Bronze Age firebricks could bring the golden age of cheap energy storage

An ancient method of storing heat might be the solution to modern environmental challenges.

This technique involves “firebricks,” which emerged in the early Bronze Age, around 4000-3000 BCE. Their initial use was in kiln lining, but firebricks have since become essential in furnace construction.

Firebricks could enable cheaper, faster renewable energy adoption, according to new Stanford research.

Researchers predict that firebricks could reduce global reliance on batteries by 14.5%, hydrogen by 31%, and underground heat storage by 27.3% — if the world switches to full renewable energy by 2050.

“The difference between firebrick storage and battery storage is that the firebricks store heat rather than electricity and are one-tenth the cost of batteries,” said Mark Z. Jacobson, the lead study author and a professor of civil and environmental engineering at the Stanford Doerr School of Sustainability and School of Engineering.

“The materials are much simpler too. They are basically just the components of dirt.”

Computer model-based study

Firebricks are ceramic blocks that can withstand intense heat.

According to the researchers, insulated containers packed with heat-absorbing bricks may retain heat generated by solar or wind power, making them a stable energy source for industrial uses.

By circulating air through the brick stacks, the stored heat may be released on demand, allowing cement, steel, glass, and paper manufacturers to continue operations regardless of weather.

This could be beneficial for industries such as cement, glass, iron, and steel production. All of these industries demand extremely high temperatures, often exceeding 1,000 degrees Celsius.

The team calculated that the current reliance on fossil fuels for this heat generation adds up to 17% of global carbon dioxide emissions . However, this ancient technique could help cut emissions.

“By storing energy in the form closest to its end use, you reduce inefficiencies in energy conversion,” said Daniel Sambor, co-author and a postdoctoral scholar in civil and environmental engineering.

For this study, the team evaluated the impact of widespread firebrick use in 149 major carbon-emitting nations transitioning to 100% renewable energy sources such as wind, geothermal, hydropower, and solar.

A computer model was used to compare different renewable energy futures.

The first scenario prioritized firebricks for 90% of industrial heat generation. The second scenario completely disregarded thermal energy storage, instead relying on electric furnaces, heaters, boilers, and heat pumps powered by batteries.

The models showcased that using firebricks for heat storage could slash capital expenditures by $1.27 trillion, and decrease grid demand as well as battery needs across 149 countries.
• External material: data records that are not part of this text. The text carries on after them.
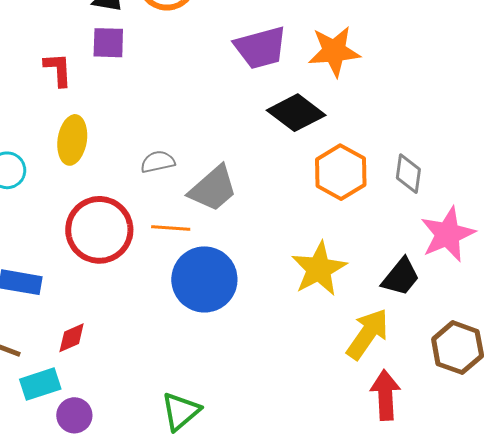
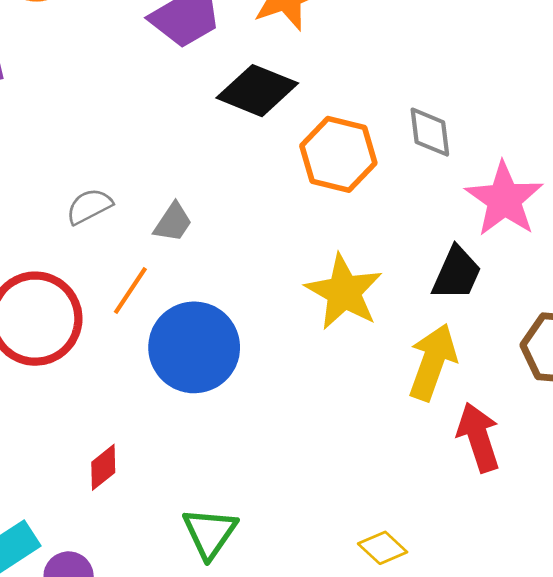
gray trapezoid: (213, 189) -> (173, 222), size x0.6
orange line: (171, 228) -> (130, 290), turned -45
red diamond: (72, 338) -> (103, 467), moved

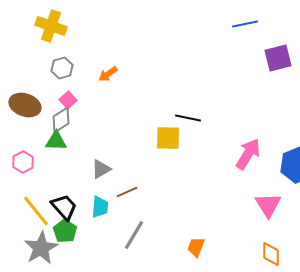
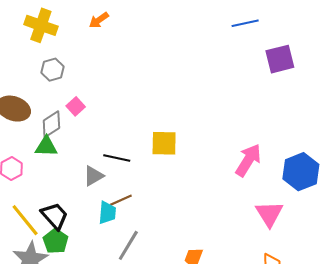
orange arrow: (108, 74) -> (99, 20), moved
pink square: (68, 100) -> (76, 106), moved
black line: (188, 118) -> (117, 158), moved
cyan trapezoid: (100, 207) -> (107, 213), moved

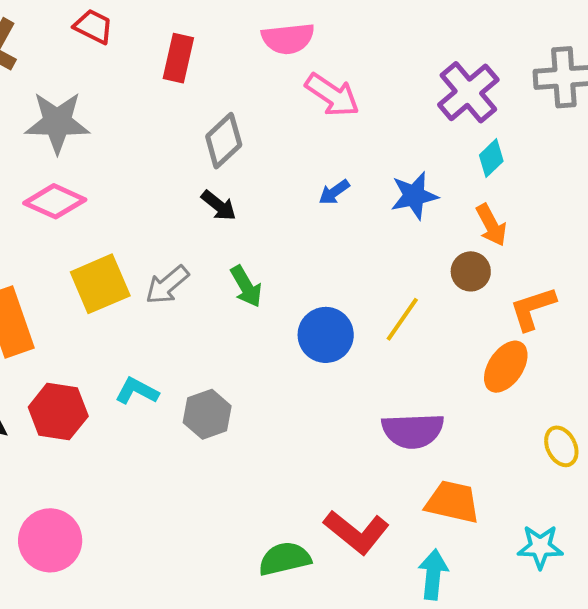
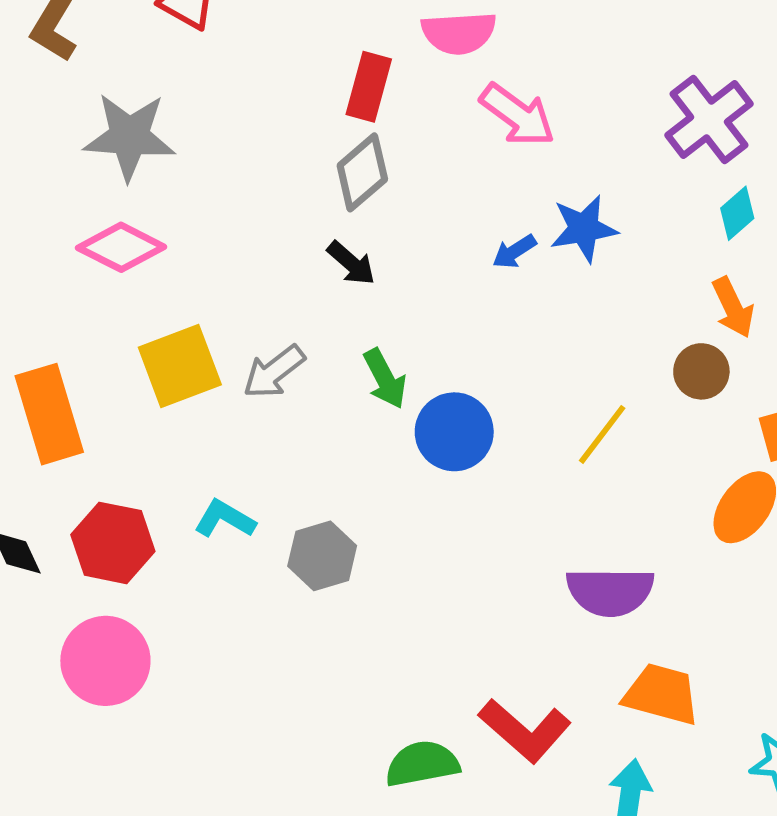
red rectangle: (178, 58) -> (369, 87), moved
blue star: (414, 196) -> (584, 229), moved
blue circle: (326, 335) -> (454, 432), moved
pink circle: (50, 540) -> (105, 661), moved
The technique requires less money

The transition to cleaner energy is vital for human health as well. Previous studies have linked fossil fuel air pollution to millions of premature deaths every year.

“Every bit of combustion fuels we replace with electricity reduces that air pollution,” Jacobson said.
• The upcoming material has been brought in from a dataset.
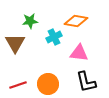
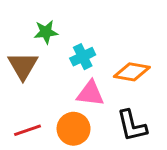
orange diamond: (76, 21) -> (132, 72), moved
pink triangle: (79, 53) -> (90, 93), moved

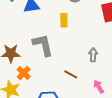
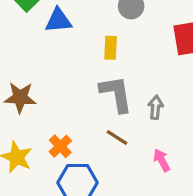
gray L-shape: (43, 45) -> (116, 94), moved
orange cross: (24, 73) -> (60, 146), moved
This technique is expected to require less amount of money to transition to clean energy sources. With less money, the technology might be deployed faster than other proposed approaches.
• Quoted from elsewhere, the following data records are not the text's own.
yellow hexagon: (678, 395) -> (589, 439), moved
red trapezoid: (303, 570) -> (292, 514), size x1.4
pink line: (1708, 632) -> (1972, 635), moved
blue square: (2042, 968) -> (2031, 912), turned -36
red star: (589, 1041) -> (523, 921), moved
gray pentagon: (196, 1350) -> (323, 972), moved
“What excites me is that the impact is very large, whereas a lot of technologies that I’ve looked at, they have marginal impacts. Here I can see a substantial benefit at low cost from multiple angles, from helping to reduce air pollution mortality to making it easier to transition the world to clean renewables,” Jacobson concluded in the press release.

Interestingly, several companies are already commercializing these thermal energy storage systems. If adopted on a large scale, this solution has the potential to help achieve the United Nations climate goal of net zero emissions by 2050.

The findings have been reported in PNAS Nexus.